Economic upgradation and optimal use of multi-cell crossflow evaporative water cooling tower through modular performance appraisal

Abstract

A novel numerical-cum-experimental technique is presented for modular performance evaluation of multi-cell crossflow evaporative water cooling tower of single-flow design, that determines fill characteristic for individual cell half with total system in operation. Fill characteristic is a single composite nondimensional parameter, involving dimensions of the cell half, configuration of the packing and water flow rate through it; representing overall potential of the fill to cool water and is a sole function of mass flow ratio of water to air for a given system. It diminishes with use mainly due to packing damage and its prevailing value represents the departure from design state at any instant of time. The result of deterioration manifests as increase in overall temperature of the cooled water ensuing from the tower.

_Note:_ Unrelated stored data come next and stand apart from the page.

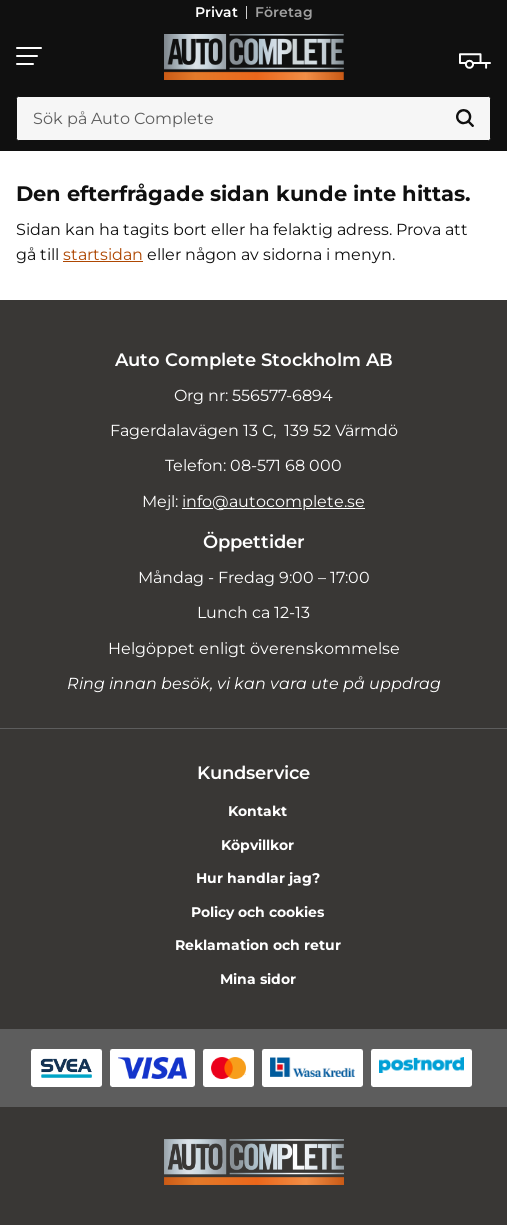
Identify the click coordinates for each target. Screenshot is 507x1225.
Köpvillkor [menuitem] (257, 845)
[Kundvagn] (475, 61)
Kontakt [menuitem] (257, 811)
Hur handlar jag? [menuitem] (258, 878)
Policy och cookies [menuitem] (257, 912)
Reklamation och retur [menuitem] (258, 945)
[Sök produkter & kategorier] (253, 119)
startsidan (103, 254)
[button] (30, 56)
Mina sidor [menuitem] (258, 979)
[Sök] (465, 119)
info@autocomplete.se (273, 501)
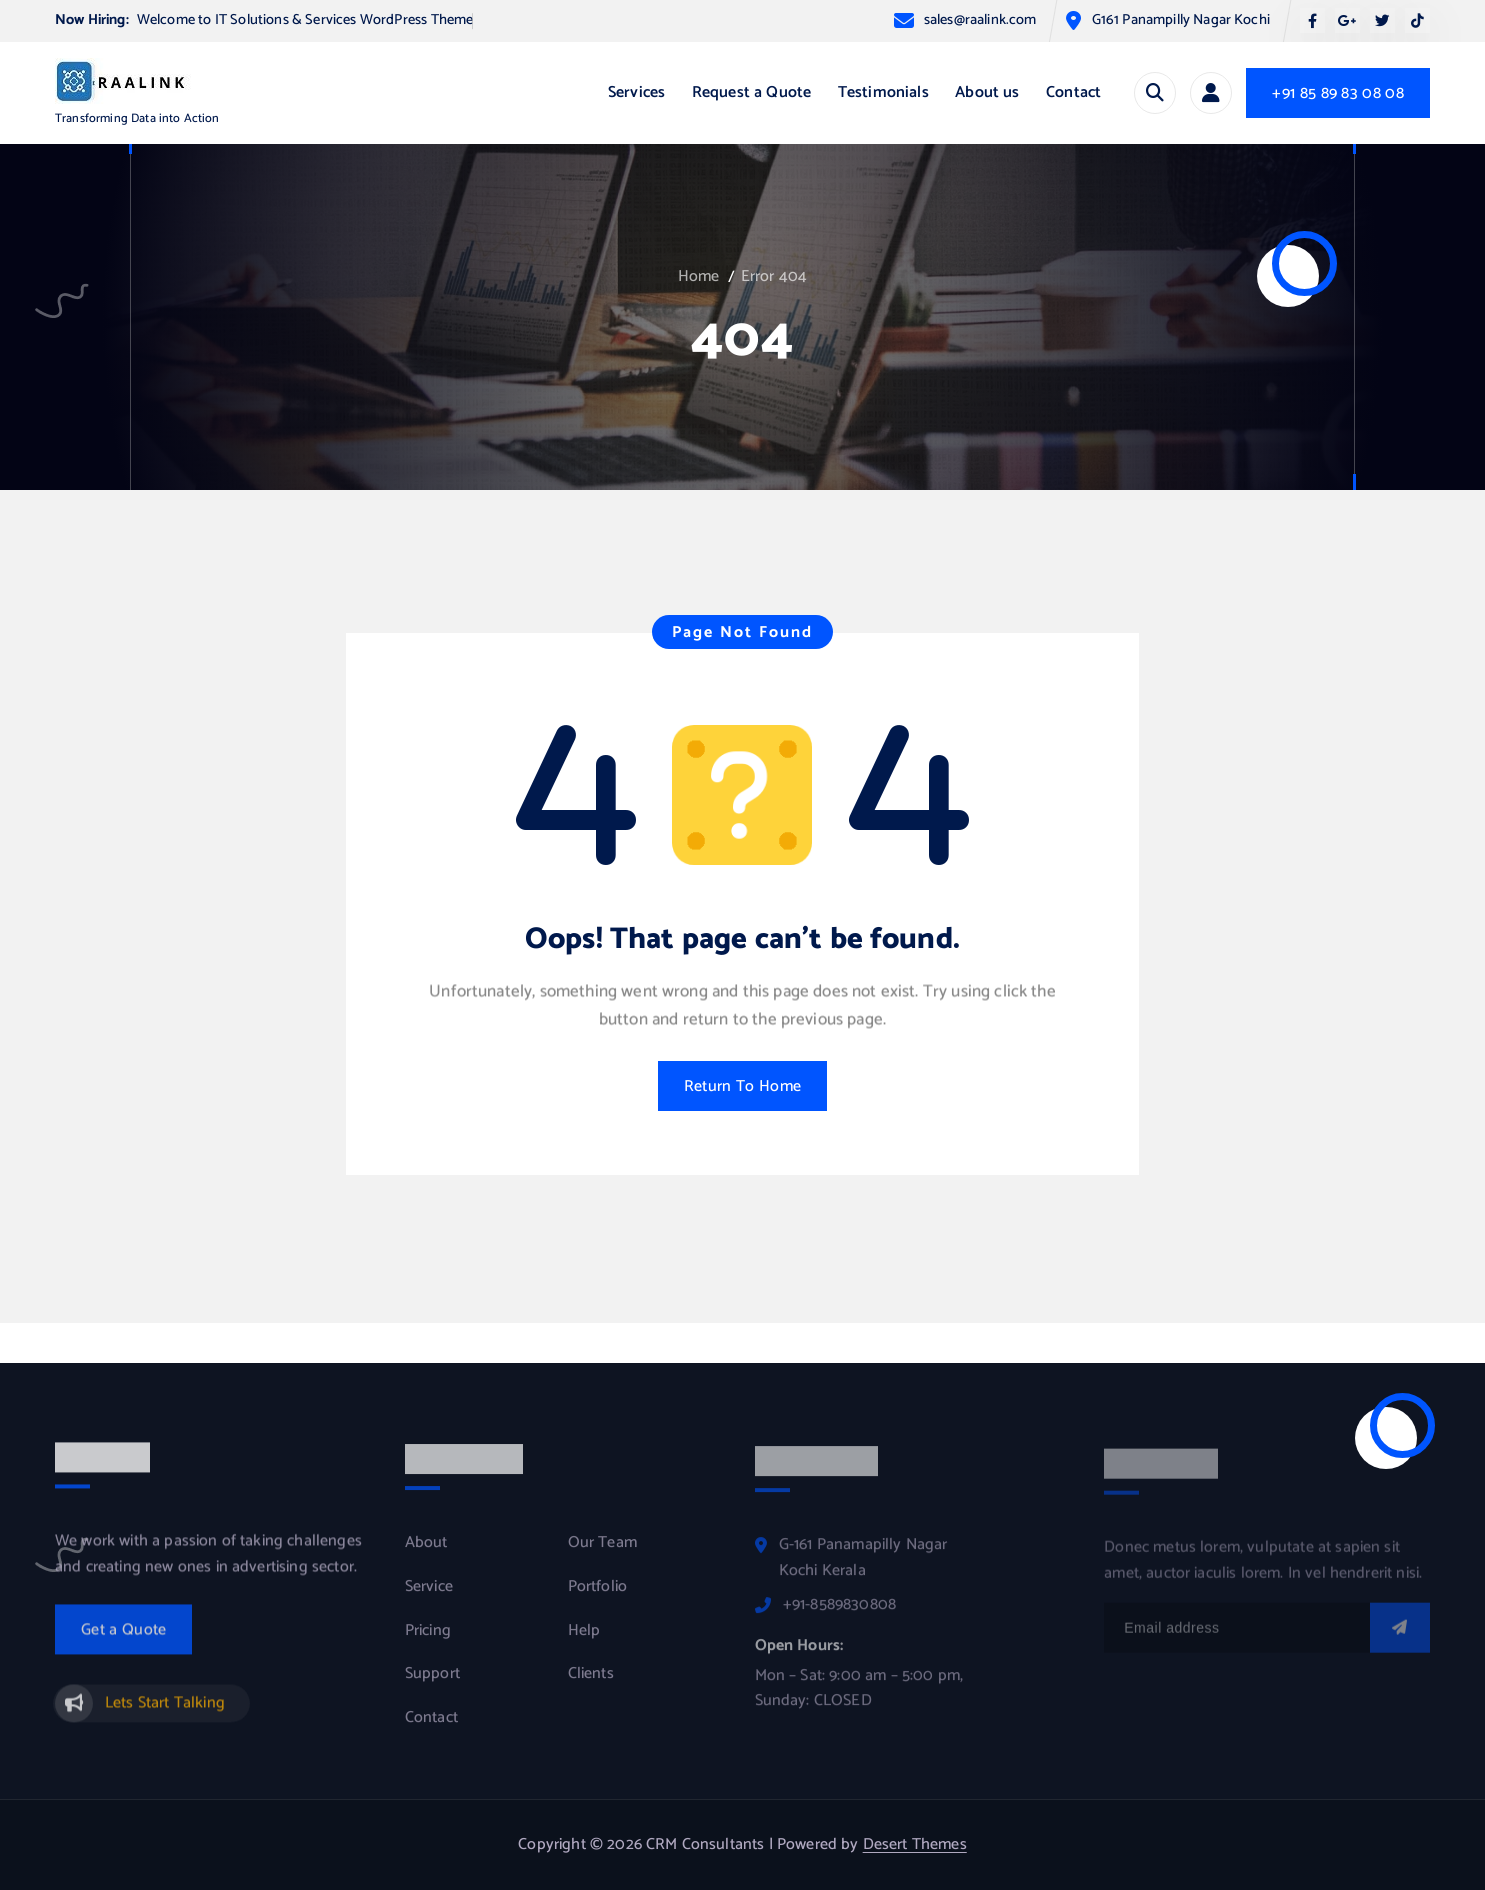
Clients (591, 1685)
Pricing (428, 1641)
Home (699, 276)
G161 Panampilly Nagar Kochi (1181, 20)
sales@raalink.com (980, 20)
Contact (1073, 92)
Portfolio (597, 1598)
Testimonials (883, 92)
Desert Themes (915, 1844)
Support (432, 1685)
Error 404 (774, 276)
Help (584, 1641)
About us (987, 92)
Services (636, 92)
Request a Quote (751, 92)
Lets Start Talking (165, 1712)
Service (429, 1598)
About (426, 1554)
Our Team (602, 1554)
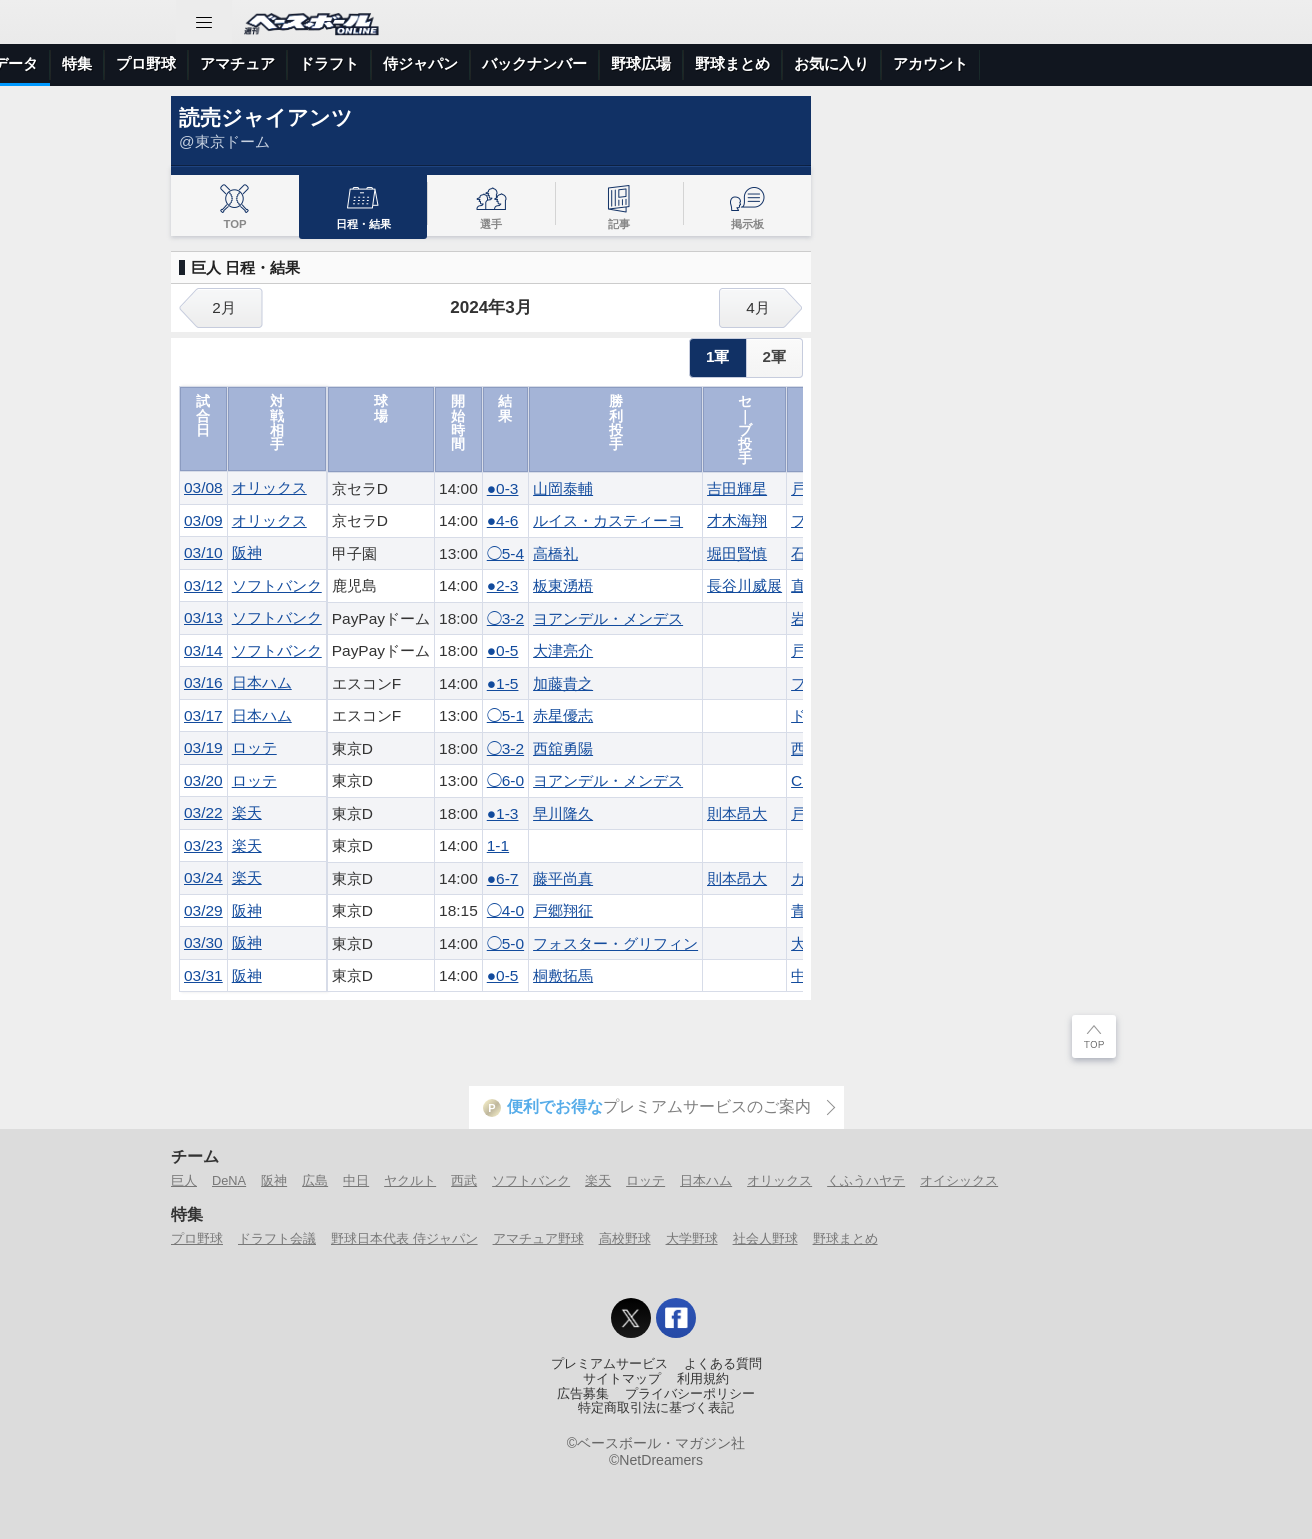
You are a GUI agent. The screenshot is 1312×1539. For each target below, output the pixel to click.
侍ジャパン (766, 63)
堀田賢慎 (737, 553)
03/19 (203, 747)
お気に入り (1177, 63)
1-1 (498, 845)
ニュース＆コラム (141, 63)
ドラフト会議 (277, 1238)
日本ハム (262, 682)
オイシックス (959, 1180)
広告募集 (583, 1394)
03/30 (203, 942)
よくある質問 (723, 1364)
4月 (758, 307)
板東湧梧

Since, in general, different cell halves undergo varied level of degradation and because fill characteristic for individual cell half is available; packing for all the cell halves need not be replaced simultaneously, which otherwise is a common practice for obtaining lower temperature of cooled water from the tower, as it entails a huge expenditure. It is possible to achieve significant lowering of overall exit cooled water temperature from the total system at a much reduced cost by undertaking packing replacement only for some selected cell halves at a given time, beginning with the worst affected cell half and then taking up the immediately better one, and so on. It is further feasible to obtain lower value of overall cooled water temperature from the existing tower system, with or without partial upgradation, by passing larger quantity of hot water through such cell halves which are less damaged and smaller quantity through those which are degraded more, thus requiring no extra expenditure. The proposed scheme of modular performance appraisal and the benefits resulting from sequential fill upgradation and that due to selective hot water flow distribution are displayed through an example for a typical cooling tower of single-flow design having 12 cells by considering deteriorated state of six different fills.